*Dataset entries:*
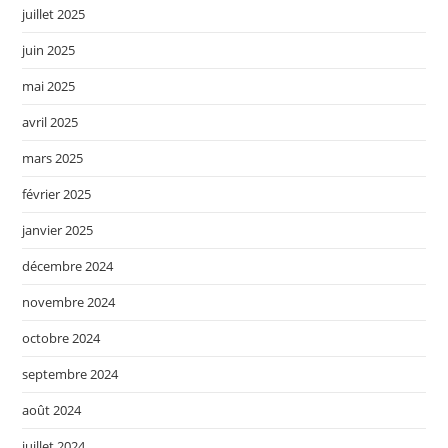
juillet 2025
juin 2025
mai 2025
avril 2025
mars 2025
février 2025
janvier 2025
décembre 2024
novembre 2024
octobre 2024
septembre 2024
août 2024
juillet 2024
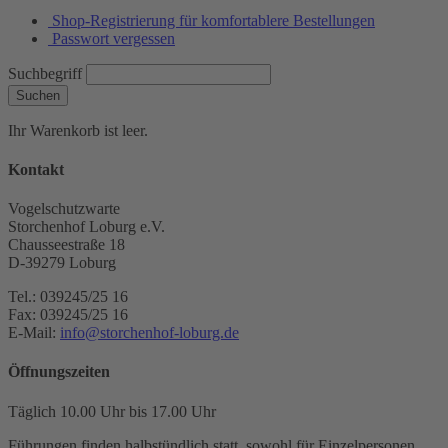
Shop-Registrierung für komfortablere Bestellungen
Passwort vergessen
Suchbegriff
Suchen
Ihr Warenkorb ist leer.
Kontakt
Vogelschutzwarte
Storchenhof Loburg e.V.
Chausseestraße 18
D-39279 Loburg
Tel.: 039245/25 16
Fax: 039245/25 16
E-Mail:
info@storchenhof-loburg.de
Öffnungszeiten
Täglich 10.00 Uhr bis 17.00 Uhr
Führungen finden halbstündlich statt, sowohl für Einzelpersonen,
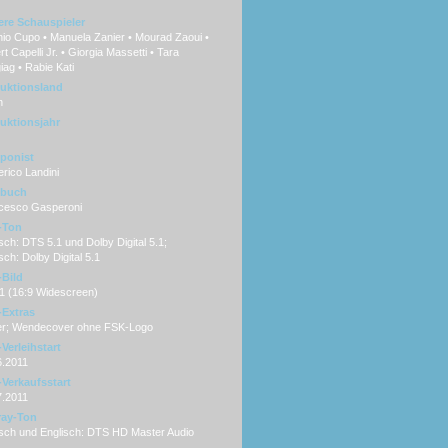
ere Schauspieler
io Cupo • Manuela Zanier • Mourad Zaoui •
t Capelli Jr. • Giorgia Massetti • Tara
ag • Rabie Kati
uktionsland
n
uktionsjahr
ponist
rico Landini
hbuch
cesco Gasperoni
-Ton
ch: DTS 5.1 und Dolby Digital 5.1;
sch: Dolby Digital 5.1
Bild
:1 (16:9 Widescreen)
Extras
ler; Wendecover ohne FSK-Logo
Verleihstart
6.2011
Verkaufsstart
7.2011
ray-Ton
sch und Englisch: DTS HD Master Audio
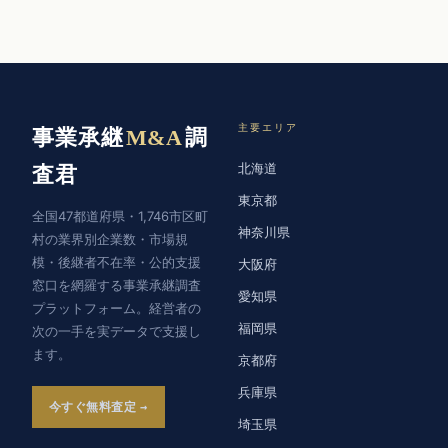
主要エリア
事業承継
M&A
調
北海道
査君
東京都
全国47都道府県・1,746市区町
神奈川県
村の業界別企業数・市場規
模・後継者不在率・公的支援
大阪府
窓口を網羅する事業承継調査
愛知県
プラットフォーム。経営者の
福岡県
次の一手を実データで支援し
ます。
京都府
兵庫県
今すぐ無料査定
埼玉県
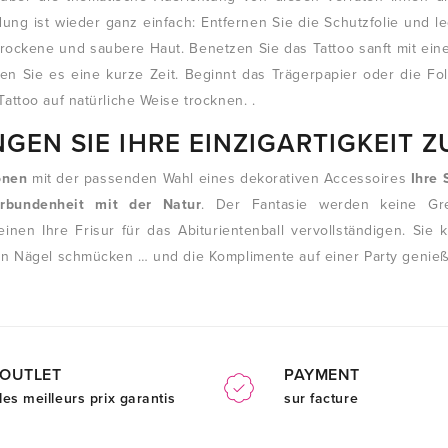
ung ist wieder ganz einfach: Entfernen Sie die Schutzfolie und l
 trockene und saubere Haut. Benetzen Sie das Tattoo sanft mit e
ten Sie es eine kurze Zeit. Beginnt das Trägerpapier oder die Fo
Tattoo auf natürliche Weise trocknen. .
NGEN SIE IHRE EINZIGARTIGKEIT 
onen
mit der passenden Wahl eines dekorativen Accessoires
Ihre 
erbundenheit mit der Natur
. Der Fantasie werden keine Gr
teinen Ihre Frisur für das Abiturientenball vervollständigen. Si
ten Nägel schmücken … und die Komplimente auf einer Party genie
OUTLET
PAYMENT
les meilleurs prix garantis
sur facture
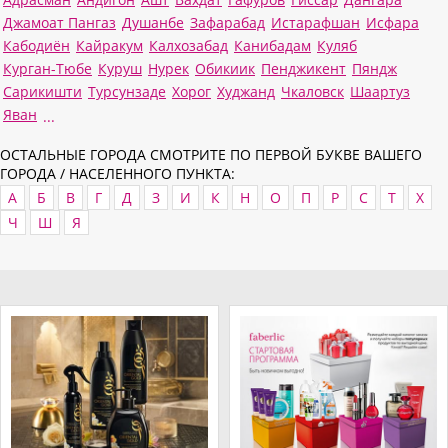
Джамоат Пангаз
Душанбе
Зафарабад
Истарафшан
Исфара
Кабодиён
Кайракум
Калхозабад
Канибадам
Куляб
Курган-Тюбе
Куруш
Нурек
Обикиик
Пенджикент
Пяндж
Сарикишти
Турсунзаде
Хорог
Худжанд
Чкаловск
Шаартуз
Яван
...
ОСТАЛЬНЫЕ ГОРОДА СМОТРИТЕ ПО ПЕРВОЙ БУКВЕ ВАШЕГО
ГОРОДА / НАСЕЛЕННОГО ПУНКТА:
А
Б
В
Г
Д
З
И
К
Н
О
П
Р
С
Т
Х
Ч
Ш
Я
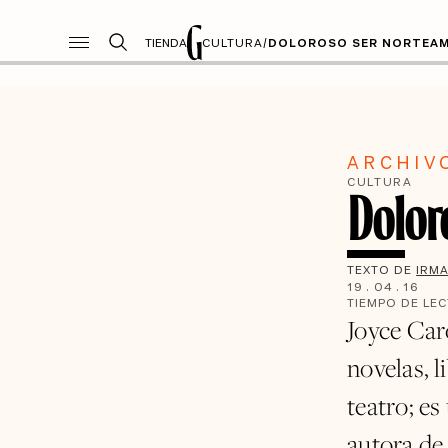
TIENDA
CULTURA
/
DOLOROSO SER NORTEAM
ARCHIV
CULTURA
Dolor
TEXTO DE
IRM
19
.
04
.
16
TIEMPO DE LE
Joyce Car
novelas, l
teatro; es
autora de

*Instructions for the task:* Restate each line above exactly, keeping pictures out.

*Task answer:*
juillet 2025
juin 2025
mai 2025
avril 2025
mars 2025
février 2025
janvier 2025
décembre 2024
novembre 2024
octobre 2024
septembre 2024
août 2024
juillet 2024
Shop-Registrierung für komfortablere Bestellungen
Passwort vergessen
Suchbegriff
Suchen
Ihr Warenkorb ist leer.
Kontakt
Vogelschutzwarte
Storchenhof Loburg e.V.
Chausseestraße 18
D-39279 Loburg
Tel.: 039245/25 16
Fax: 039245/25 16
E-Mail:
info@storchenhof-loburg.de
Öffnungszeiten
Täglich 10.00 Uhr bis 17.00 Uhr
Führungen finden halbstündlich statt, sowohl für Einzelpersonen,
ere Schauspieler
io Cupo • Manuela Zanier • Mourad Zaoui •
t Capelli Jr. • Giorgia Massetti • Tara
ag • Rabie Kati
uktionsland
n
uktionsjahr
ponist
rico Landini
hbuch
cesco Gasperoni
-Ton
ch: DTS 5.1 und Dolby Digital 5.1;
sch: Dolby Digital 5.1
Bild
:1 (16:9 Widescreen)
Extras
ler; Wendecover ohne FSK-Logo
Verleihstart
6.2011
Verkaufsstart
7.2011
ray-Ton
sch und Englisch: DTS HD Master Audio
主要エリア
事業承継
M&A
調
北海道
査君
東京都
全国47都道府県・1,746市区町
神奈川県
村の業界別企業数・市場規
模・後継者不在率・公的支援
大阪府
窓口を網羅する事業承継調査
愛知県
プラットフォーム。経営者の
福岡県
次の一手を実データで支援し
ます。
京都府
兵庫県
今すぐ無料査定
埼玉県
ung ist wieder ganz einfach: Entfernen Sie die Schutzfolie und l
 trockene und saubere Haut. Benetzen Sie das Tattoo sanft mit e
ten Sie es eine kurze Zeit. Beginnt das Trägerpapier oder die Fo
Tattoo auf natürliche Weise trocknen. .
NGEN SIE IHRE EINZIGARTIGKEIT 
onen
mit der passenden Wahl eines dekorativen Accessoires
Ihre 
erbundenheit mit der Natur
. Der Fantasie werden keine Gr
teinen Ihre Frisur für das Abiturientenball vervollständigen. Si
ten Nägel schmücken … und die Komplimente auf einer Party genie
OUTLET
PAYMENT
les meilleurs prix garantis
sur facture
Джамоат Пангаз
Душанбе
Зафарабад
Истарафшан
Исфара
Кабодиён
Кайракум
Калхозабад
Канибадам
Куляб
Курган-Тюбе
Куруш
Нурек
Обикиик
Пенджикент
Пяндж
Сарикишти
Турсунзаде
Хорог
Худжанд
Чкаловск
Шаартуз
Яван
...
ОСТАЛЬНЫЕ ГОРОДА СМОТРИТЕ ПО ПЕРВОЙ БУКВЕ ВАШЕГО
ГОРОДА / НАСЕЛЕННОГО ПУНКТА:
А
Б
В
Г
Д
З
И
К
Н
О
П
Р
С
Т
Х
Ч
Ш
Я
TIENDA
CULTURA
/
DOLOROSO SER NORTEAM
ARCHIV
CULTURA
Dolor
TEXTO DE
IRM
19
.
04
.
16
TIEMPO DE LE
Joyce Car
novelas, l
teatro; es
autora de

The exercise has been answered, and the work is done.